**Supplied entries:**
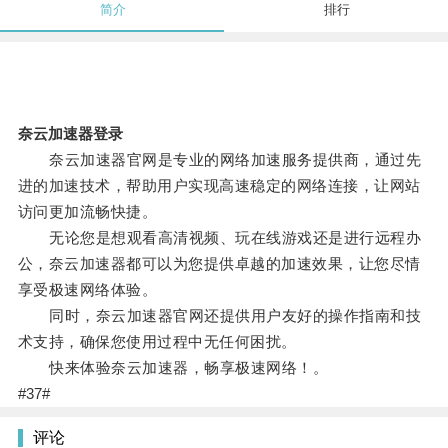
简介
排行
奈云加速器登录
奈云加速器官网是专业的网络加速服务提供商，通过先
进的加速技术，帮助用户实现高速稳定的网络连接，让网站
访问更加流畅快捷。
无论您是想观看高清视频、玩在线游戏还是进行远程办
公，奈云加速器都可以为您提供卓越的加速效果，让您尽情
享受极速网络体验。
同时，奈云加速器官网还提供用户友好的操作指南和技
术支持，确保您使用过程中无任何困扰。
快来体验奈云加速器，畅享极速网络！。
#37#
评论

**Task to complete:**
An exact reproduction of the data above is required, with every picture removed.

**Answer to this exercise:**
简介
排行
奈云加速器登录
奈云加速器官网是专业的网络加速服务提供商，通过先
进的加速技术，帮助用户实现高速稳定的网络连接，让网站
访问更加流畅快捷。
无论您是想观看高清视频、玩在线游戏还是进行远程办
公，奈云加速器都可以为您提供卓越的加速效果，让您尽情
享受极速网络体验。
同时，奈云加速器官网还提供用户友好的操作指南和技
术支持，确保您使用过程中无任何困扰。
快来体验奈云加速器，畅享极速网络！。
#37#
评论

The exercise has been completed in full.